DEBUG | 23:29:22 81090 [Router] Opening /prefs/db.proto, fullAtomic=0
INFO  | 23:29:22 81090 [Router] Save /prefs/db.proto
lfs debug:19: Assert lfs_cache_read 1212109790
ERROR | 23:29:22 81090 [Router] LittleFS corruption detected: block < lfs->cfg->block_count

[Mictronics]

My log is running. Let's see what we get. But my guess is a similar or equal error message.

[esev]

@esev @todd-herbert I wonder if we should revisit the seek(0) and truncate approach and switch to more destructive delete, then open for write? We may have introduced a variable here which is muddying the water on the problem.

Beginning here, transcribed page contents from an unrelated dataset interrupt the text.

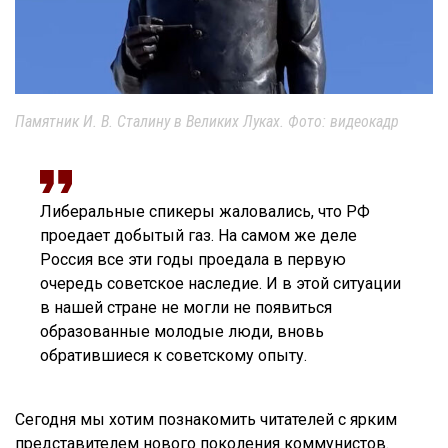
Памятник И. В. Сталину в Великих Луках. Фото: видеокадр
Либеральные спикеры жаловались, что РФ
проедает добытый газ. На самом же деле
Россия все эти годы проедала в первую
очередь советское наследие. И в этой ситуации
в нашей стране не могли не появиться
образованные молодые люди, вновь
обратившиеся к советскому опыту.
Сегодня мы хотим познакомить читателей с ярким
представителем нового поколения коммунистов.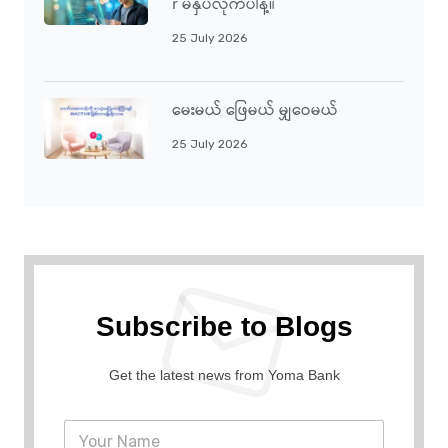
R မနှိပ်လိုက်ပါနဲ့။
25 July 2026
မေးမယ် ဖြေမယ် မျှဝေမယ်
25 July 2026
Subscribe to Blogs
Get the latest news from Yoma Bank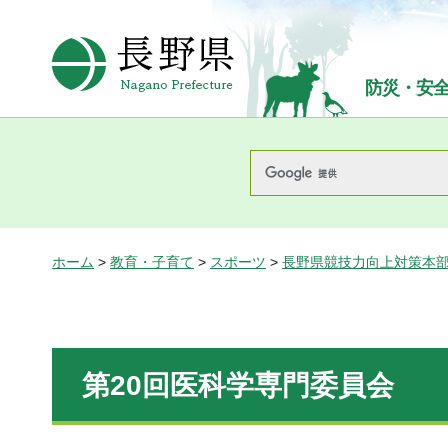
長野県Nagano Prefecture
防災・安
ホーム
>
教育・子育て
>
スポーツ
>
長野県競技力向上対策本
第20回医科学専門委員会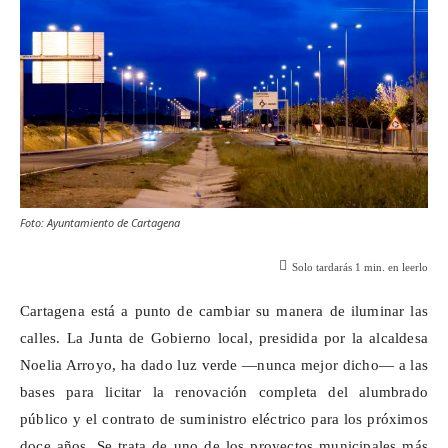
Foto: Ayuntamiento de Cartagena
Solo tardarás
1
min. en leerlo
Cartagena está a punto de cambiar su manera de iluminar las
calles. La Junta de Gobierno local, presidida por la alcaldesa
Noelia Arroyo, ha dado luz verde —nunca mejor dicho— a las
bases para licitar la renovación completa del alumbrado
público y el contrato de suministro eléctrico para los próximos
doce años. Se trata de uno de los proyectos municipales más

This is worth investigating: littlefs-project/littlefs#800 / littlefs-project/littlefs#268

[todd-herbert]

Here are the logs covering my previous 3 crashes. I'm now running a build without 85de193 & 1c0f43c

Just to clarify, are those logs from a build with or without 85de193 & 1c0f43c?

[esev]

Those logs were all with 85de193 & 1c0f43c.

[todd-herbert]

Those logs were all with 85de193 & 1c0f43c.

Ah right! Fingers crossed that reverting them does help. I wouldn't be surprised, and at least it would point at a reasonable workaround for the time being.